Five foods to lower blood pressure

News /

Beth Thomas

Heart Foundation Spokesperson on Nutrition

It is a health issue that affects both young and old Australians alike, with more than 1 million Australians under 45 impacted.

Alarmingly it’s one of the leading risk factors for death and disability in Australia, as well as across the world.

One the easiest steps you can take to prevent high blood pressure is diet.

The foods we choose everyday are important for our heart health. Research into high blood pressure shows us that an eating pattern with these five foods helps to lower blood pressure.

But don’t worry, we’ve done the heavy lifting and read the research, all you need to do is read on. The following foods are your best bets in beating high blood pressure– based on the science.

Vegetables

Beetroots have been the superstar of late. But don’t think that beetroot is the only vegetable of importance. Regularly having 4-5 serves of vegetables is linked to a lower risk of high blood pressure. In the Dietary Approaches to Stop Hypertension (DASH) eating pattern, people who ate more vegetables and fruit compared to their regular diet (which was probably low in these natural superfoods) had lower blood pressure than those who didn’t.

Choose a variety of types and colours of fruit and vegetables. The different colours offer different healthy nutrients. Read here for more information on what a serve is and ways to get more in your day

Fruit

After reading about vegetables, it’s no surprise their partner fruit features in a healthy eating pattern for blood pressure. Like vegetables, fruit is a rich source of potassium, magnesium and fibre.
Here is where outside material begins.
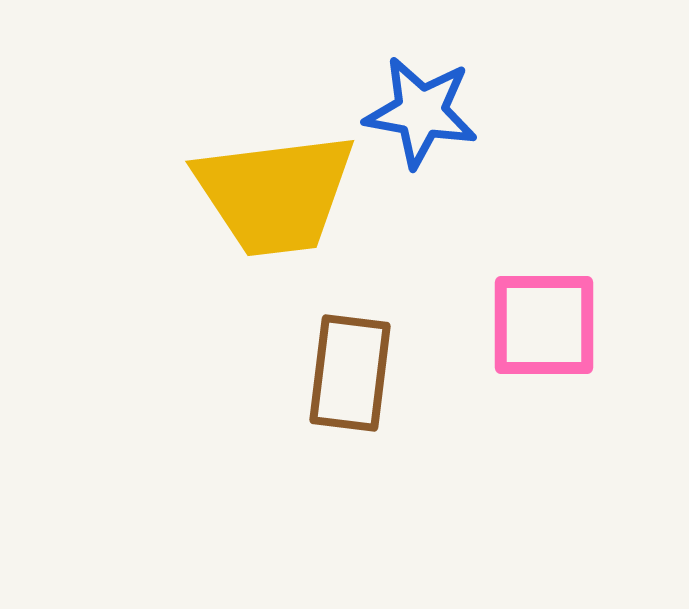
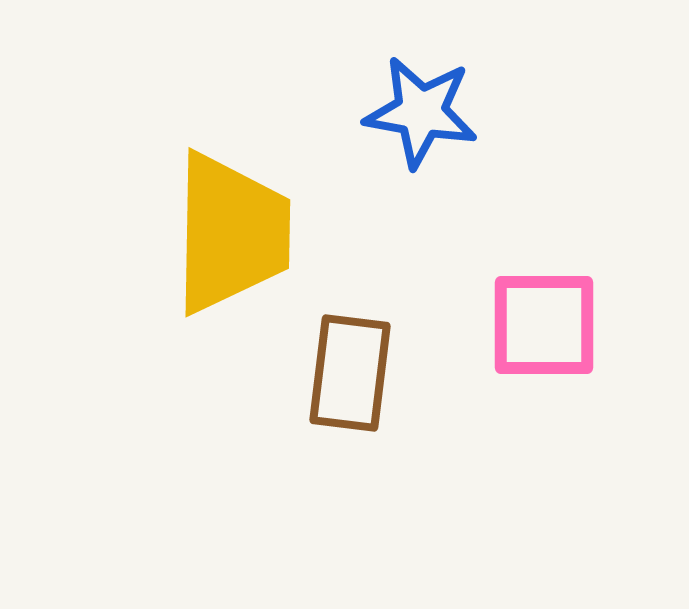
yellow trapezoid: moved 44 px left, 39 px down; rotated 82 degrees counterclockwise
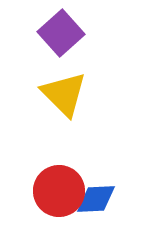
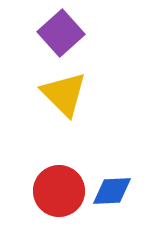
blue diamond: moved 16 px right, 8 px up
Include a handful of frozen and washed berries on your yogurt or a piece of fruit with nuts as a 3pm pick me up.

Fresh, frozen, canned and dried fruit and vegetables all count towards your daily amount. Frozen and canned vegetables can be just as healthy as fresh. Read the nutrition information panel to avoid added salt and added sugar in these varieties, and check out our tips on storing fresh fruit and vegetables.

Wholegrains

This may be more surprising given some fad diets swear wholegrains are toxic or not natural to eat. But regular consumption of wholegrains as part of the DASH diet demonstrated significant reductions in blood pressure. This is no surprise to us here at the Heart Foundation - we know high intake of wholegrains is linked to a 30% lower risk of death from cardiovascular disease.

Choose wholegrain versions of your regular foods: wholegrain bread, wholegrain or high fibre breakfast cereal like rolled oats, porridge, whole wheat biscuits or untoasted muesli.

Low fat dairy

Combining the vegetables, fruit, and wholegrain choices in the DASH diet with low fat dairy was linked to greater reductions in blood pressure than increasing fruit and veg intake alone.
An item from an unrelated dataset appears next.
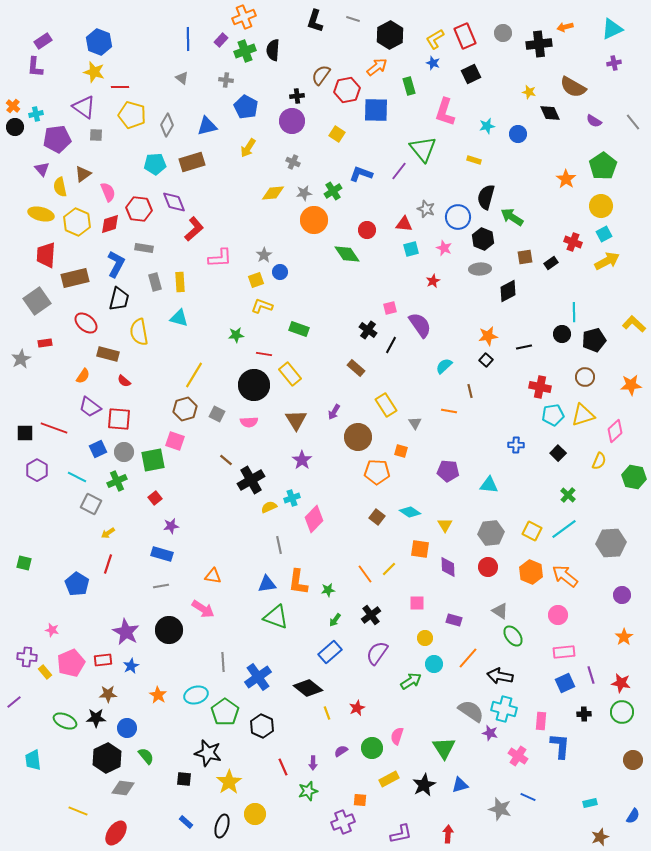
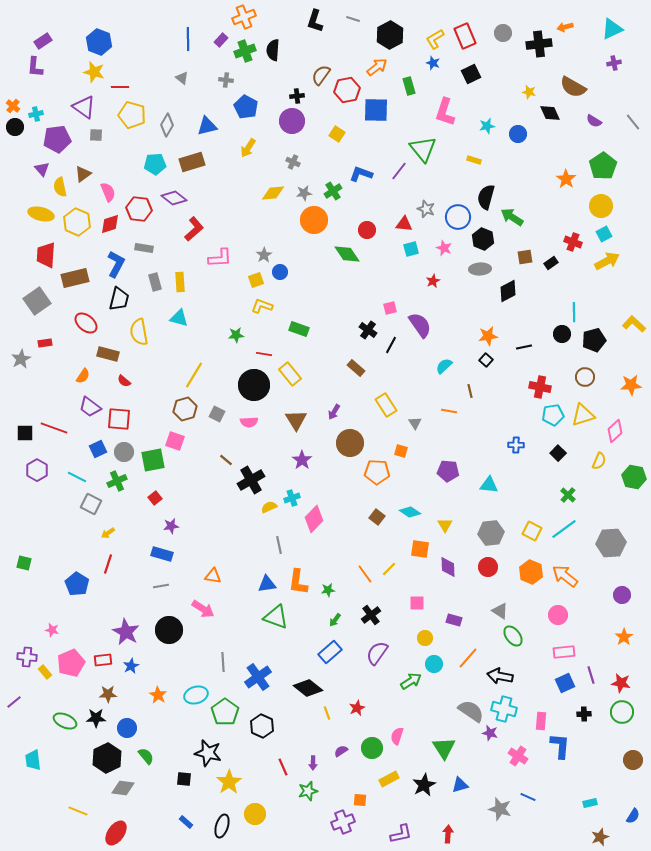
purple diamond at (174, 202): moved 4 px up; rotated 30 degrees counterclockwise
brown circle at (358, 437): moved 8 px left, 6 px down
Choose reduced fat milk, cheese and yoghurt and look for ways to include these foods as a nourishing snack. Enjoy reduced fat plain yoghurt with a bowl of wholegrain cereal, topped with berries and nuts and you have a recipe for success. Add reduced fat cheese with tomato and avocado to wholegrain crackers for filling morning or afternoon snack.

Nuts and seeds

Nuts and seeds are delicious and nutritious. Nuts and seeds provide healthy unsaturated fats, proteins, vitamins and minerals.
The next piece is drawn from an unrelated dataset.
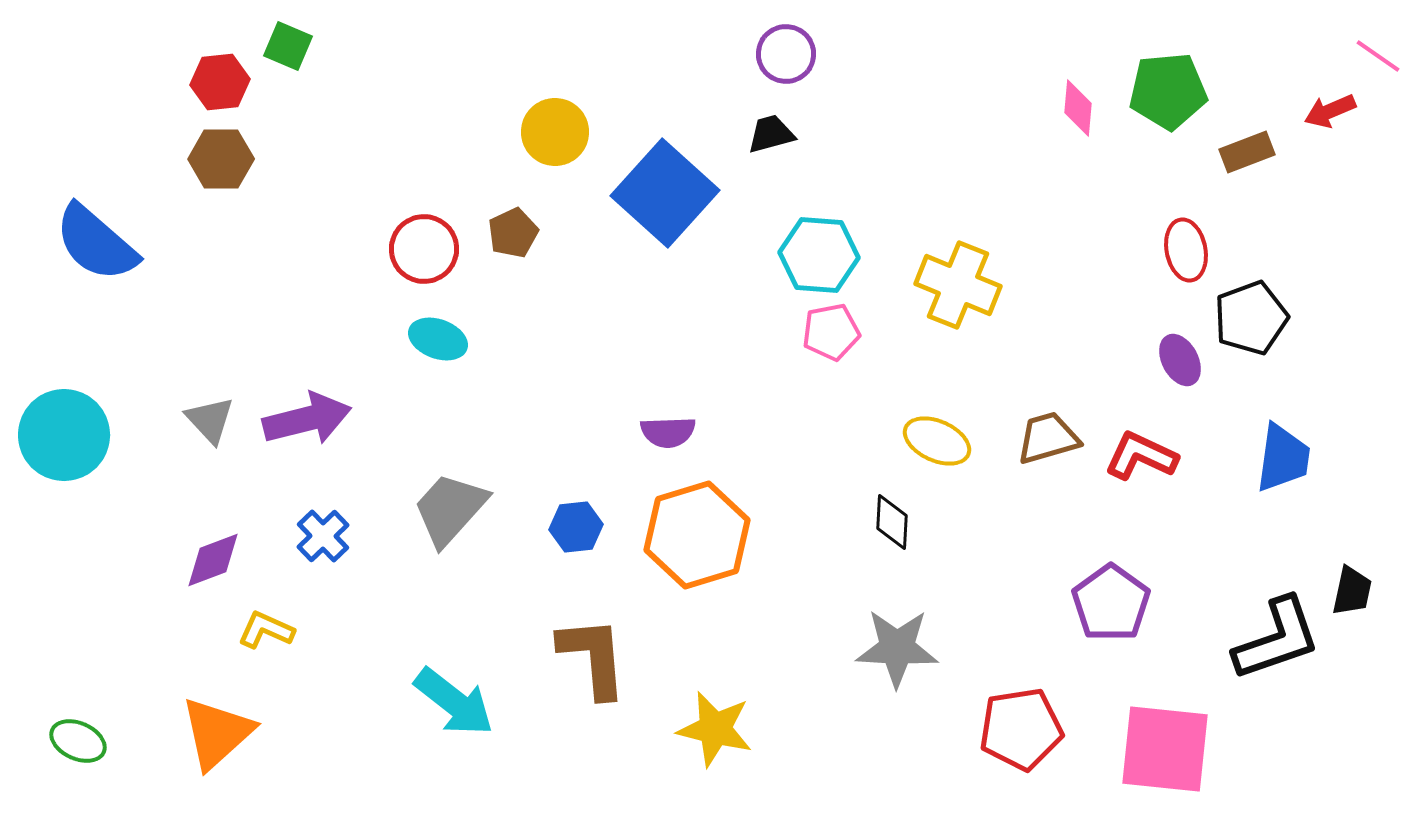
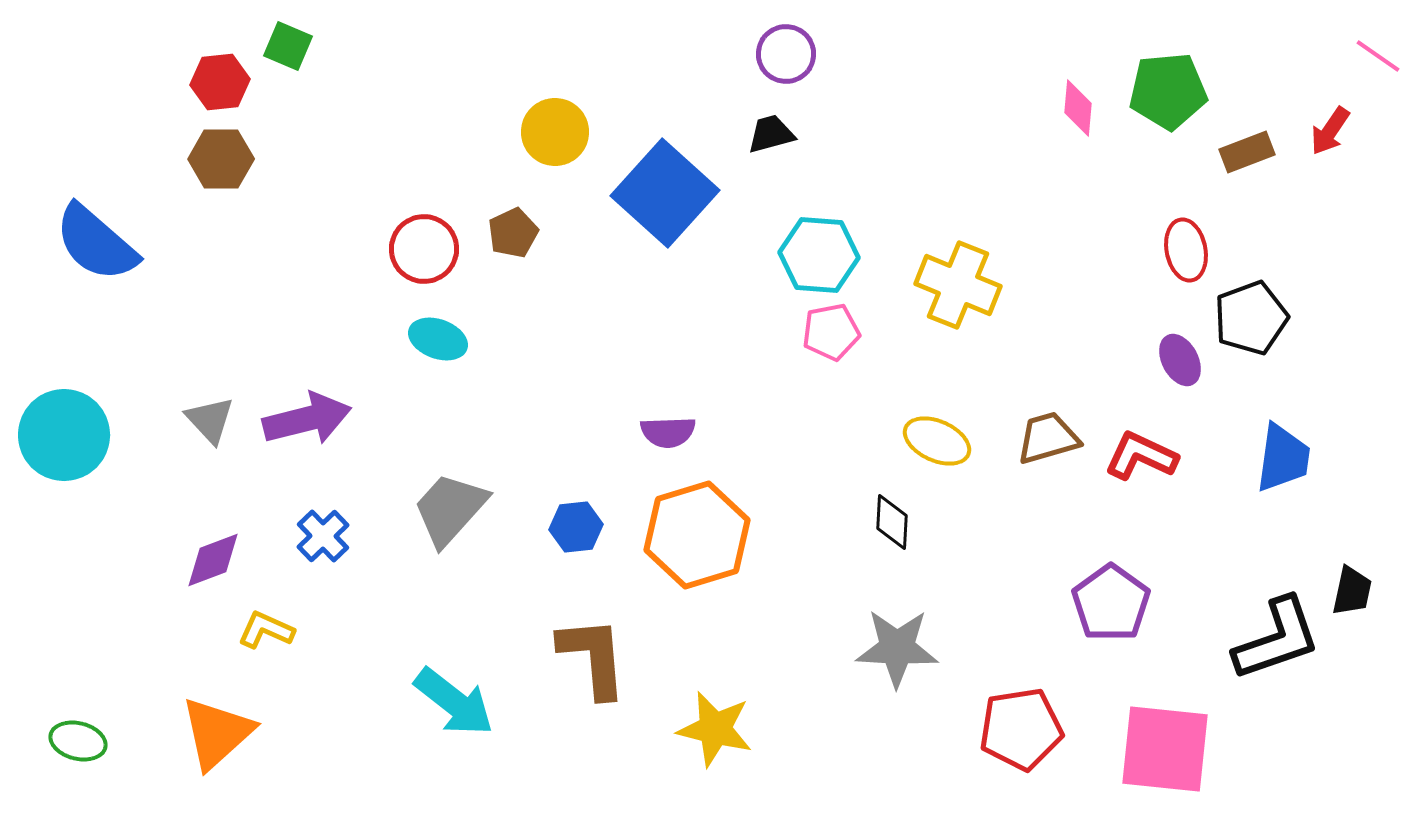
red arrow at (1330, 111): moved 20 px down; rotated 33 degrees counterclockwise
green ellipse at (78, 741): rotated 10 degrees counterclockwise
Nuts, seeds and legumes are part of the DASH diet, so try and include some plain unsalted nuts and seeds in your meals every day. A serve of nuts or seeds is 30g, or a small handful.

An added bonus - regular consumption of nuts is linked to lower levels of LDL (bad) cholesterol and total cholesterol in the blood, and does not lead to weight gain.

Spice up your life.

Including these foods everyday will put you on a path to good health. More of these foods means less of the foods that may be too high in salt. Limiting your salt intake is important for your heart health, and the health of your blood vessels (which can be damaged by high blood pressure, which salt increases). Choose the above foods and know you’ll be automatically lowering your salt intake. When cooking, use different spices to bring out the flavour of your foods instead of salt.

And when you choose packaged foods, don’t always trust your tastebuds – trust the nutrition information panel instead.

What do we take away from this? Small changes count.

And several small changes can lead to big change, which is good news for our blood vessels and our hearts.